> [Saved data entries]
--------------------

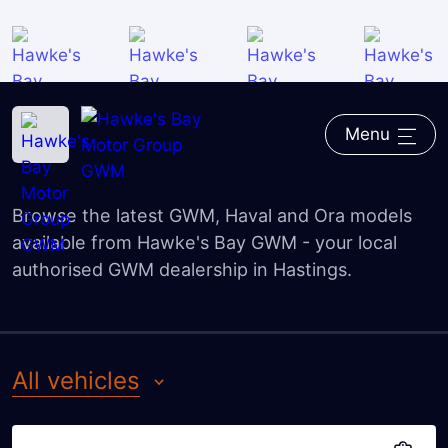
All vehicles
Family cars
Home
―
GWM
―
GWM models
SUV
Menu
GWM model range
Utes
Browse the latest GWM, Haval and Ora models
Electric / Hybrid
available from Hawke's Bay GWM - your local
authorised GWM dealership in Hastings.
all vehicles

--------------------

> [Your instructions] A word-for-word copy of all the data is required, minus the pictures.

> [Written answer]
All vehicles
Family cars
Home
―
GWM
―
GWM models
SUV
Menu
GWM model range
Utes
Browse the latest GWM, Haval and Ora models
Electric / Hybrid
available from Hawke's Bay GWM - your local
authorised GWM dealership in Hastings.
all vehicles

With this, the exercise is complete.